Your use of the Llama Materials must…*adhere to the Acceptable Use Policy for the Llama Materials (available at https://llama.com/llama3/use-policy), which is hereby incorporated by reference into this Agreement.
Additional Commercial Terms. If, on the Meta Llama 3 version release date, the monthly active users of the products or services made… is greater than 700 million monthly active users in the preceding calendar month, you must request a license from Meta…
With respect to any multimodal models included in Llama 4, the rights granted under Section 1(a) of the Llama 4 Community License Agreement are not being granted to you if you are an individual domiciled in, or a company with a principal place of business in, the European Union.
3.2.3 Grok
Grok License Details
Permitted Uses: xAI grants you a non-exclusive, worldwide, revocable license to use, reproduce, distribute, and modify the Materials: For non-commercial and research purposes; and for commercial use solely if you and your affiliates abide by all of the guardrails provided in xAI’s Acceptable Use Policy (https://x.ai/legal/acceptable-use-policy), including 1. Comply with the law, 2. Do not harm people or property, and 3. Respect guardrails and don’t mislead.
Restrictions: You may not use the Materials, derivatives, or outputs (including generated data) to train, create, or improve any foundational, large language, or general-purpose AI models, except for modifications or fine-tuning of Grok 2 permitted under and in accordance with the terms of this Agreement.
Acceptable Use You are responsible for implementing appropriate safety measures, including filters and human oversight, suitable for your use case. You must comply with xAI’s Acceptable Use Policy (AUP), as well as all applicable laws. You may not use the Materials for illegal, harmful, or abusive activities.
3.2.4 Gemma
Gemma License Details
2.2 Use You may use, reproduce, modify, Distribute, perform or display any of the Gemma Services only in accordance with the terms of this Agreement, and must not violate (or encourage or permit anyone else to violate) any term of this Agreement.

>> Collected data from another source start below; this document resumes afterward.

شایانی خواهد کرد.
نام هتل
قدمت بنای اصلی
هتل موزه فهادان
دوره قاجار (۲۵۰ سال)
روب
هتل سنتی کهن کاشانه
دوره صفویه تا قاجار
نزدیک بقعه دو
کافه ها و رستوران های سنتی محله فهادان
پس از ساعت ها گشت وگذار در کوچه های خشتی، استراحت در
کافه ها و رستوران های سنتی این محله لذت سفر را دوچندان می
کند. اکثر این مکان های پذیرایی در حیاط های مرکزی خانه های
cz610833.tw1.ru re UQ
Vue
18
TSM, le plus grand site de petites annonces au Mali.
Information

3.2 Use Restrictions You must not use any of the Gemma Services: for the restricted uses set forth in the Gemma Prohibited Use Policy at ai.google.dev/gemma/prohibited_use_policy (“Prohibited Use Policy”), which is hereby incorporated by reference into this Agreement; or in violation of applicable laws and regulations.

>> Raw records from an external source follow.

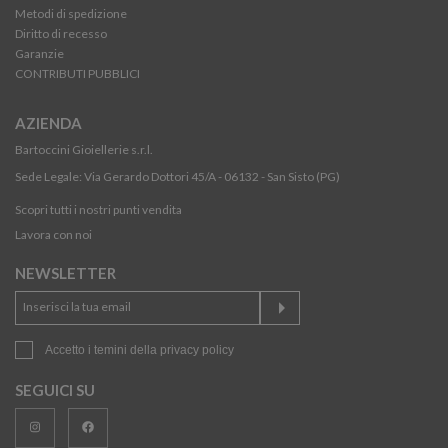
Metodi di spedizione
Diritto di recesso
Garanzie
CONTRIBUTI PUBBLICI
AZIENDA
Bartoccini Gioiellerie s.r.l.
Sede Legale: Via Gerardo Dottori 45/A - 06132 - San Sisto (PG)
Scopri tutti i nostri punti vendita
Lavora con noi
NEWSLETTER
Accetto i temini della
privacy policy
SEGUICI SU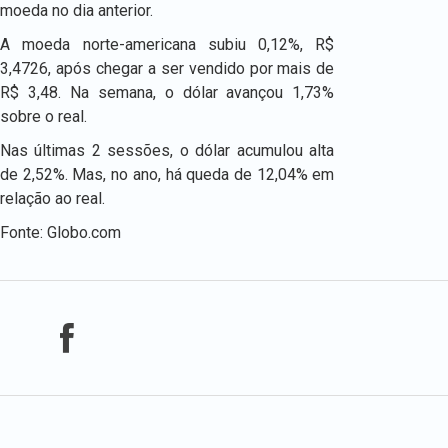
moeda no dia anterior.
A moeda norte-americana subiu 0,12%, R$
3,4726, após chegar a ser vendido por mais de
R$ 3,48. Na semana, o dólar avançou 1,73%
sobre o real.
Nas últimas 2 sessões, o dólar acumulou alta
de 2,52%. Mas, no ano, há queda de 12,04% em
relação ao real.
Fonte: Globo.com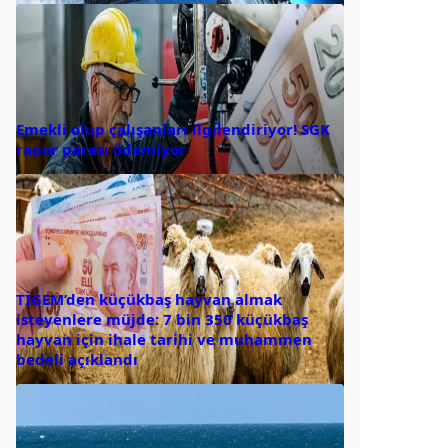
Emekli olup çalışanları ilgilendiriyor! SGK
rapor parası ödemiyor
TİGEM’den küçükbaş hayvan almak
isteyenlere müjde: 7 bin 350 küçükbaş
hayvan için ihale tarihi ve muhammen
bedeli açıklandı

4.0 Conclusion & Next Steps
Collectively, these preliminary findings start to delineate the gaps between rhetoric and reality in “open” AI development. Most importantly, early results underscore a deep chasm between how openness is signaled and the OSAID.
Moving forward, the next phase of the analysis will expand on quantitative findings with further trend and network analysis. For the qualitative portion, quantitative findings will be integrated with assessments on definitions of Open Source AI in federal and state policy documents.
This is a living project, and I’m eager to collaborate.
I plan to extend this study by:
Conducting network analysis of model relationships and building a model genealogy.
Tracking license propagation to see if restrictions are spreading correctly or being ignored.
Analyzing download and reuse trends to measure real-world impact.
Studying documentation practices and how developers describe openness.
Search and investigate datasets.
Connecting these findings to policy frameworks, since future AI legislation will hinge on how “open source AI” is defined and applied.